_The problem_:
Produce exactly the lines from the one holding "Candle + Pamper & Glow" through the last line of the data below, with every picture left out.

-- Given records follows --

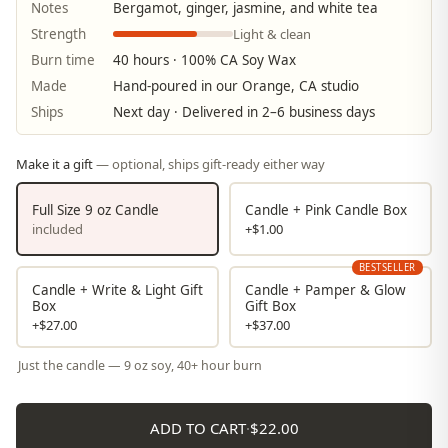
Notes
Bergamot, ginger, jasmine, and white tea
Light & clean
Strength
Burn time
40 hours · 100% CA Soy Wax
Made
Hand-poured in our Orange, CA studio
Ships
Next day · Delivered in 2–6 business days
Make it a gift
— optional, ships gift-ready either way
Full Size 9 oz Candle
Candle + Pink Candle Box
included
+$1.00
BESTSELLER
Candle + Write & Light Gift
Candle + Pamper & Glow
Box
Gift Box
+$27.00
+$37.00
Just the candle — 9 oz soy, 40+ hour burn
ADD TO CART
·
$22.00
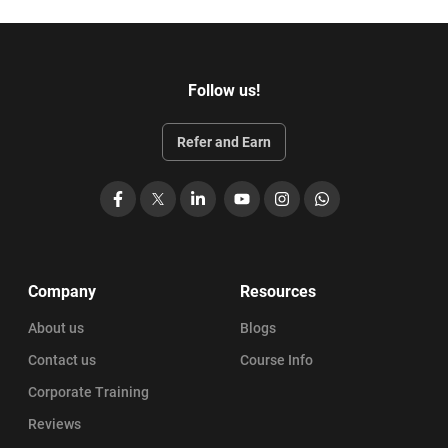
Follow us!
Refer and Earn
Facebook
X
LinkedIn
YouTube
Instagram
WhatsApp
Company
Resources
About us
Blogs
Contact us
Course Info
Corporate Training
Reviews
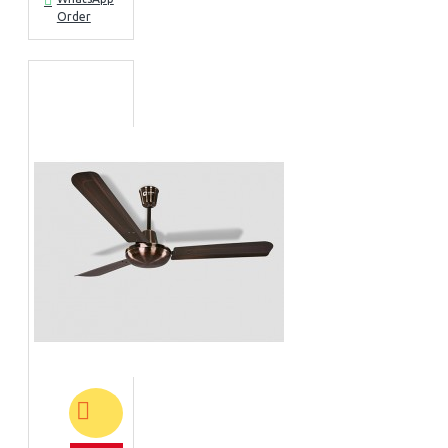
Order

-- Given records concluded --

_Written response_:
Candle + Pamper & Glow
Box
Gift Box
+$27.00
+$37.00
Just the candle — 9 oz soy, 40+ hour burn
ADD TO CART
·
$22.00
Follow us!
Refer and Earn
Facebook
X
LinkedIn
YouTube
Instagram
WhatsApp
Company
Resources
About us
Blogs
Contact us
Course Info
Corporate Training
Reviews
Order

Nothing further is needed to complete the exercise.